The Germans were equally brilliant in WW1. They built special armored bunkers called Stollen to mass troops before an attack. Two small design faults:
Prone to flooding
Too crowded to sleep in so if the attack was cancelled the troops were subjected to shelling as they returned to their lines.
Students chatting in the middle of my lecture, like I’m not standing there doing my god damn job, right in front of them. As if they aren’t there to get an education, but to socialize.
Bonus: Students arguing with me, in front of the class, about their grade. How about come to my office hours to discuss it?
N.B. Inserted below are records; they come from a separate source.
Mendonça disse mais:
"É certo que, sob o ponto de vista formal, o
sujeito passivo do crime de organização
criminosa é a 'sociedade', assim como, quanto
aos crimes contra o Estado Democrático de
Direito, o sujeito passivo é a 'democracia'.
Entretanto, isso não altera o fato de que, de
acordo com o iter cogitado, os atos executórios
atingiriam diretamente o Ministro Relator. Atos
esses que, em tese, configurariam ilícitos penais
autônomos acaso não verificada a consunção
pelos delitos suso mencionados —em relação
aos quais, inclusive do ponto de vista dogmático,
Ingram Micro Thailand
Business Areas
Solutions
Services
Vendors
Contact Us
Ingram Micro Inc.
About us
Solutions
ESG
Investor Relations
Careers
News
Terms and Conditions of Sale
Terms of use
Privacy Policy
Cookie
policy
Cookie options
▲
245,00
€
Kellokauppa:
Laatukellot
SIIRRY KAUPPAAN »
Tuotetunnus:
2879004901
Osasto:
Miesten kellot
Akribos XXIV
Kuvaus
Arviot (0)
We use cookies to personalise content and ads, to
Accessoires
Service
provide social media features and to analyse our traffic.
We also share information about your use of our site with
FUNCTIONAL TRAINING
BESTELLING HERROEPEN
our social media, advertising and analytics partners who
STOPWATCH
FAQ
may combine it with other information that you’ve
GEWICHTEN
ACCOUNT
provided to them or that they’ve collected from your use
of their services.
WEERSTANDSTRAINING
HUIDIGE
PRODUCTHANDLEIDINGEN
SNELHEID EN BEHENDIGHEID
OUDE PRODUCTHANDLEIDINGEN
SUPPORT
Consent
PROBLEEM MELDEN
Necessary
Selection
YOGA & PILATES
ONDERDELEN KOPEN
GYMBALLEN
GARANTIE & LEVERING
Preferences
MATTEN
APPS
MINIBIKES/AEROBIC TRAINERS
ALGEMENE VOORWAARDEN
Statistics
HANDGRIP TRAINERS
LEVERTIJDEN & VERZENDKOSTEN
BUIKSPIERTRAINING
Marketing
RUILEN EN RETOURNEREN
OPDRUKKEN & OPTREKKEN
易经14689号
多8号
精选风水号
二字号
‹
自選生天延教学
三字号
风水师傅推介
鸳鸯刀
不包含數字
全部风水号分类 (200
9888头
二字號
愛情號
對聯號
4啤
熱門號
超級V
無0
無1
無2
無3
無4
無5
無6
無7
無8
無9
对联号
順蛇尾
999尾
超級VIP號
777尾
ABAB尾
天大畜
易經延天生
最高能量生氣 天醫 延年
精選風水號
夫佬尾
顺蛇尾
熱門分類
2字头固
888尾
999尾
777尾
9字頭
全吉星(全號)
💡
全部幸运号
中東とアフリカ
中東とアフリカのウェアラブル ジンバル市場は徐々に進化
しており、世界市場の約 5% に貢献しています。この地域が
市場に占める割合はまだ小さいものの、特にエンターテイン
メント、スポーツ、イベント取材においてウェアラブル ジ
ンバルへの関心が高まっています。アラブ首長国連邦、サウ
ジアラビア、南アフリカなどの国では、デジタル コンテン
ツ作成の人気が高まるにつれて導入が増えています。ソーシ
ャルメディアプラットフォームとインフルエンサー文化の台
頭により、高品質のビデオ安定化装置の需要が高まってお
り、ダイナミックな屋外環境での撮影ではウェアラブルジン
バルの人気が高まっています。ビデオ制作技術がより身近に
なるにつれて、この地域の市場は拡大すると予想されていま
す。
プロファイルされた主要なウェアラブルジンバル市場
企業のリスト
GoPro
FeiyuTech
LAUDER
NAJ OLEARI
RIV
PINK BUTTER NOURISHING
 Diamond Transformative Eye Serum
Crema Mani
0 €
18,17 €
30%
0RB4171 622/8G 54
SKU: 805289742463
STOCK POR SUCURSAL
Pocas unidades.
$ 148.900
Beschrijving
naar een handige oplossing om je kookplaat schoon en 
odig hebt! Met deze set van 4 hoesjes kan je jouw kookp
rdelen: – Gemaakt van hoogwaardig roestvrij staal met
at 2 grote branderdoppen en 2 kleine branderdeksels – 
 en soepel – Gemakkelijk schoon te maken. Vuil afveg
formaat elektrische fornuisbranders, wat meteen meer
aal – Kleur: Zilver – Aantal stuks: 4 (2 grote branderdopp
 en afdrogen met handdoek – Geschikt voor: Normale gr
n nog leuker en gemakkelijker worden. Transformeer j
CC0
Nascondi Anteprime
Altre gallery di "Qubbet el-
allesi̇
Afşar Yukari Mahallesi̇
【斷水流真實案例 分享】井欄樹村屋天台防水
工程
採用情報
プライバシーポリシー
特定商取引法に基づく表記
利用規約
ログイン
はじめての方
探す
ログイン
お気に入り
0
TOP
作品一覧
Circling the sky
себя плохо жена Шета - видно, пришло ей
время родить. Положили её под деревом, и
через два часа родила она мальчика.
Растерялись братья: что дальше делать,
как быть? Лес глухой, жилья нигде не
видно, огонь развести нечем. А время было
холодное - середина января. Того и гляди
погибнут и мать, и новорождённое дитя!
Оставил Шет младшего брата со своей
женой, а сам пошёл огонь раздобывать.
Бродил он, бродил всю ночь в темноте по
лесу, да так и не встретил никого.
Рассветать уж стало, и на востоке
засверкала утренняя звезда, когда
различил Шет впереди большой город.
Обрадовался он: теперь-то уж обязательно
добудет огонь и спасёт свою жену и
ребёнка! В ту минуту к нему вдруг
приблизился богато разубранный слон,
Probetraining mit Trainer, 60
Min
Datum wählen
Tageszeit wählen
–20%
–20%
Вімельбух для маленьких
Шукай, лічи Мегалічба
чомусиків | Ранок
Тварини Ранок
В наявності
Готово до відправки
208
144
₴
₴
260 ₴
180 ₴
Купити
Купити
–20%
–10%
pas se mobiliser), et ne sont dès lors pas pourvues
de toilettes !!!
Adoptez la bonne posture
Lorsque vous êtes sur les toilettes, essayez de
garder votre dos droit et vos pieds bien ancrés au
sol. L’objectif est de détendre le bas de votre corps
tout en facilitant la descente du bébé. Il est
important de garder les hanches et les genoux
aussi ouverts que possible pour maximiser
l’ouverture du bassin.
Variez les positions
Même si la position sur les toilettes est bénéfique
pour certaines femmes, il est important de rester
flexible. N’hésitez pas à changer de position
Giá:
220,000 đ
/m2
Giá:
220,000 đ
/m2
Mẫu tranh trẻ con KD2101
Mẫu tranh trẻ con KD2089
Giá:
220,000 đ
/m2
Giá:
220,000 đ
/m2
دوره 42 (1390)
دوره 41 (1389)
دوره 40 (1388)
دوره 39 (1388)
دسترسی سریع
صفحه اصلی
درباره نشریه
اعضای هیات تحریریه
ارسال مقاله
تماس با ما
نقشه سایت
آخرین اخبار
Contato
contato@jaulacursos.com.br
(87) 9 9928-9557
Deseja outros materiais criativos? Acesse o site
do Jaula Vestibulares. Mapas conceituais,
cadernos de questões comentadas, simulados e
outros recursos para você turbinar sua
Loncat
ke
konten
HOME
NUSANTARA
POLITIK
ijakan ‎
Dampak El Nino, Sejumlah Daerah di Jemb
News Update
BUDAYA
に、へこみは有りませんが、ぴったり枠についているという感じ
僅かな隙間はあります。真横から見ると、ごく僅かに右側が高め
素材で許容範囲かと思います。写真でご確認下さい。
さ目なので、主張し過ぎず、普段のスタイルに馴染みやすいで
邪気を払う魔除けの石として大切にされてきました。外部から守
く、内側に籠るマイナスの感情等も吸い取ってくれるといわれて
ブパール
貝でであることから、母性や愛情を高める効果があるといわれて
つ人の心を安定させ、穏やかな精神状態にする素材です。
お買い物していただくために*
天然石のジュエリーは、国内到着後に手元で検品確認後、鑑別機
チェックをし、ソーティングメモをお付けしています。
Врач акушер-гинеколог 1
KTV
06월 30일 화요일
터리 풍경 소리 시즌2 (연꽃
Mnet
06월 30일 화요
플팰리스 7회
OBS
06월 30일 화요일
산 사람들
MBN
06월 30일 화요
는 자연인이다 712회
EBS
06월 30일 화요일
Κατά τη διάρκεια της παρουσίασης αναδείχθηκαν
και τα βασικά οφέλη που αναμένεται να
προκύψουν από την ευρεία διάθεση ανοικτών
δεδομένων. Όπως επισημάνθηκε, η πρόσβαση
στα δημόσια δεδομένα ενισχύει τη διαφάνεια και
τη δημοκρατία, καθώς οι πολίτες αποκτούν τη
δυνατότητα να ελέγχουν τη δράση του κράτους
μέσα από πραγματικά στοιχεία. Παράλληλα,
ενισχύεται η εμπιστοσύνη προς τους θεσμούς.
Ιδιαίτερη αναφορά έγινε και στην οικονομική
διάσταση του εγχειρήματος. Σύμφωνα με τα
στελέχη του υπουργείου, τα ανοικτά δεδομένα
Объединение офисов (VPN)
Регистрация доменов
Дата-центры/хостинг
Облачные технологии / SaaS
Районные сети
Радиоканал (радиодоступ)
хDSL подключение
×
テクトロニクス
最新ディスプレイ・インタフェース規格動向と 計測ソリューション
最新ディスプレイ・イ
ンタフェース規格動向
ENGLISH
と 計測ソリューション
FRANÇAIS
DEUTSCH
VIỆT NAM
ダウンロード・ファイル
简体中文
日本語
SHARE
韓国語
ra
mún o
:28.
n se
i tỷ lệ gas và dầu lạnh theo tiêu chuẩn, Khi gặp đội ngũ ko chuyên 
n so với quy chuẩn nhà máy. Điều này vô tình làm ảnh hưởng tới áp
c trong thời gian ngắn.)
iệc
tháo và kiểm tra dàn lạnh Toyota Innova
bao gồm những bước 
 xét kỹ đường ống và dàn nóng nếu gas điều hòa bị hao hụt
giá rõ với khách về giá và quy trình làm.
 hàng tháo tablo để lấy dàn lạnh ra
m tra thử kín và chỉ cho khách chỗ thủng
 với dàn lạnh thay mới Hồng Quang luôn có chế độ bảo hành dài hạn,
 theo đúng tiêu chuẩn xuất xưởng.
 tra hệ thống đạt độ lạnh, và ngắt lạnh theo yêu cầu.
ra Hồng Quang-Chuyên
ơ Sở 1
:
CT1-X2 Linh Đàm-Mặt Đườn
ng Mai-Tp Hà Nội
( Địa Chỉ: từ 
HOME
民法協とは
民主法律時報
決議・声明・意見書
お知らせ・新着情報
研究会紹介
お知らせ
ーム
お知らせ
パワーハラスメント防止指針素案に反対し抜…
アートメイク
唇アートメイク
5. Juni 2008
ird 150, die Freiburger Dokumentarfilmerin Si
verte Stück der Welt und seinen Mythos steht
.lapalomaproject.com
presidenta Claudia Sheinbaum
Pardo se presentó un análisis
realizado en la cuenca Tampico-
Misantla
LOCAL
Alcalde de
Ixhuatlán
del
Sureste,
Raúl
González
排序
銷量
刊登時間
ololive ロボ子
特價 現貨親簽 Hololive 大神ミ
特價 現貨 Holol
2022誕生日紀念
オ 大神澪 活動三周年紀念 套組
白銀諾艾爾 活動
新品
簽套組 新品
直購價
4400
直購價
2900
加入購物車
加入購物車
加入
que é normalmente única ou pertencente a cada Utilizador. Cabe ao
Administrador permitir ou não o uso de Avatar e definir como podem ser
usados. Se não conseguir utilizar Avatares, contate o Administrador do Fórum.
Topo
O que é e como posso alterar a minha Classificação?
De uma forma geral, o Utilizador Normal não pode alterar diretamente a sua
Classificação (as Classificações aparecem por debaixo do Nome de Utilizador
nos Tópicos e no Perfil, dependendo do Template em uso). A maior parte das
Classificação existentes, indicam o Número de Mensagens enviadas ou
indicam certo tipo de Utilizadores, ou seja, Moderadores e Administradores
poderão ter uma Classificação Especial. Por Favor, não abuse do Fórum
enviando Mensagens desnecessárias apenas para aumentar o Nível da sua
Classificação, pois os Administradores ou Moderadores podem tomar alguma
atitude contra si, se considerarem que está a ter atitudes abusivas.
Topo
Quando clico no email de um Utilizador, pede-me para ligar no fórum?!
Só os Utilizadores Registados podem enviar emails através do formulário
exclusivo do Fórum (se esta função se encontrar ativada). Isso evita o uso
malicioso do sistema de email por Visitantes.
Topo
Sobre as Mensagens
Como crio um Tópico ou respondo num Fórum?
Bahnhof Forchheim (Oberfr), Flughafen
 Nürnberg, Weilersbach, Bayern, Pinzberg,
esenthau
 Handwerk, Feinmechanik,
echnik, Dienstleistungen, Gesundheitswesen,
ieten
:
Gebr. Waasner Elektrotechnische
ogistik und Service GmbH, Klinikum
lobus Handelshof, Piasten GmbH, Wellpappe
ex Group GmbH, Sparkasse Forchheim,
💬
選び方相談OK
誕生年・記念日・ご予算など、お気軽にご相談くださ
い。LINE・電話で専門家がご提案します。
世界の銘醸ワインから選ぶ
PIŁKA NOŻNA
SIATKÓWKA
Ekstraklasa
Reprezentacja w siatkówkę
Seriously, it makes me feel like chopped liver… and I know this is much less common for male professors. And in both cases, these were young women disrespecting me.
I think it’s a growing lack of emotional control. I suspect you are right - these people see male professors as having higher status and so are more circumspect, because “that’s how it is”.
As to whether it’s social media that is behind the lack of control, I wouldn’t want to speculate too far. But I guess arguing about grades is better than the experience one of my supervisors had at the U of Austin back in the 1970s. He was on an exchange from the U of Cambridge, which in those days was pretty repressed, and was astonished when a young woman visited his office to tell him how she would reward him for a better grade. At least this issue doesn’t arise if they argue in class.
When I taught high school, I often wished I had designated office hours.
Now that I’m reading what’s happening to profs now, I’m really wishing high school teachers had designated office hours. That way the students would be semi-housetrained when they hit uni.
Is this someone from work, or from the fire department? At first I thought that you meant someone from the fire department or government, but it sounds like you might be referring to an employee. (UK/US difference, I presume.)
Businesses where I worked had customers, clients, job applicants, employees, etc. in and out so a checklist that didn’t include them wouldn’t be of much use. But in a place where it made sense (and where you could flunk for not having it), it should absolutely be accessible to more than one person. In fact, you should flunk if it is only accessible to one person. Any emergency plan that relies totally on one person is a bad plan.
One problem with Pavlovian response drills is that, after a few false alarm drills, the ‘boy who cried wolf’ effect sets in. They effectively condition people to believe that there is not an emergency, which is the exact opposite of what is intended.